Who are the models for me of stylish and academic writing? C.S. Lewis, D. Sayers, C.H. Dodd, G.B. Caird, C.F.D. Moule. Each, by the way, far more known for short elegant books rather than doorstoppers. The best-written academic book I’ve ever read is C.H. Dodd’s According to the Scriptures. I lay down this: no book over 500 pages can be stylish, however well written it may be.

What is the reality? Sword:

Pick up any guide to effective writing and what will you find? Probably some version of the advice that Strunk and White offered more than half a century ago in their classic book The Elements of Style: always use clear, precise language, even when expressing complex ideas; engage your reader’s attention through examples, illustrations, and anecdotes; avoid opaque jargon; vary your vocabulary, sentence length, and frames of reference; favor active verbs and concrete nouns; write with conviction, passion, and verve. Pick up a peer-reviewed journal in just about any academic discipline and what will you find? Impersonal, stodgy, jargon-laden, abstract prose that ignores or defies most of the stylistic principles outlined above (3).

What are the demonstrable features of stylish academic prose? Sword, who has a chp on each:

*interesting, eye-catching titles and subtitles;

• first-person anecdotes or asides that humanize the author and give the text an individual flavor; [SMcK: those who think they should write disinterestedly become uninteresting because their prose yields to the impersonal and impersonality reveals a kind of personality, not the absence of personality.]
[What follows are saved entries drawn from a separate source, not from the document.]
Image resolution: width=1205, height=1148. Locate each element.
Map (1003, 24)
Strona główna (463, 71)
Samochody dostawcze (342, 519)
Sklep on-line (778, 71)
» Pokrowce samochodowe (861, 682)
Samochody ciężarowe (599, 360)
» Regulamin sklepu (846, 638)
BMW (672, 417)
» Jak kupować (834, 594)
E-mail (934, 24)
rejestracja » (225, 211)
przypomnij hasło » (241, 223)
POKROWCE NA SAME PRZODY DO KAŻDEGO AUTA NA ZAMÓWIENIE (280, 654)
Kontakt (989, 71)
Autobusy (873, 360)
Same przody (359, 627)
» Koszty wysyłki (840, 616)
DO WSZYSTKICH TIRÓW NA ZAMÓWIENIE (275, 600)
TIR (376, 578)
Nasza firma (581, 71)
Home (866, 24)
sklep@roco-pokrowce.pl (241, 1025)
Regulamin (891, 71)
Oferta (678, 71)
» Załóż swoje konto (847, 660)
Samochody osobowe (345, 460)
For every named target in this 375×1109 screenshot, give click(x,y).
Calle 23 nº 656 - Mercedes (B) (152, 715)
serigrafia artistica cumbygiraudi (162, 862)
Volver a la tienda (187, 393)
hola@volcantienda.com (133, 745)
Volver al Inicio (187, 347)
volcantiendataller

* catchy opening paragraphs that recount an interesting story, ask a challenging question, dissect a problem, or otherwise hook and hold the reader;

• concrete nouns (as opposed to nominalized abstractions such as “nominalization” or “abstraction”) and active, energetic verbs (as opposed to forms of be and bland standbys such as make, find, or show);

* numerous examples, especially when explaining abstract concepts;

* visual illustrations beyond the usual Excel-generated pie charts and bar graphs (for example, photographs, manuscript facsimiles, drawings, diagrams, and reproductions);

* references to a broad range of academic, literary, and historical sources indicative of wide reading and collegia! conversations both within and outside their own fields. * humor, whether explicit or understated (8).

Assignment: Pick two authors, one you love to read and would read if you had the time and one whom you read because you have to. Now read 2 pages and see where they fit on this list. 

Helen Sword reveals that, in spite of the inertia of bad patterns of writing, each academic discipline has it share of stylish writers. “Scientists can choose to use active verbs. Social scientists can choose to introduce a personal voice. Humanities scholars can choose to eschew disciplinary jargon. Informed choice is the stylish writer’s best weapon against the numbing forces of conformity and inertia” (30). And what about jargon, the blight of academic books? Sword:

Academics turn to jargon for a wide variety of reasons: to display their erudition, to signal membership in a disciplinary community, to demonstrate their mastery of complex concepts, to cut briskly into an ongoing scholarly conversation, to push knowledge in new directions, to challenge readers’ thinking, to convey ideas and facts efficiently, and to play around with language. Many of these motivations align well with the ideals of stylish academic writing. Wherever jargon shows its shiny face, however, the demon of academic hubris inevitably lurks in the shadows nearby. Academics who are committed to using language effectively and ethically—as a tool for communication, not as an emblem of power—need first of all to acknowledge the seductive power of jargon to bamboozle, obfuscate, and impress (120).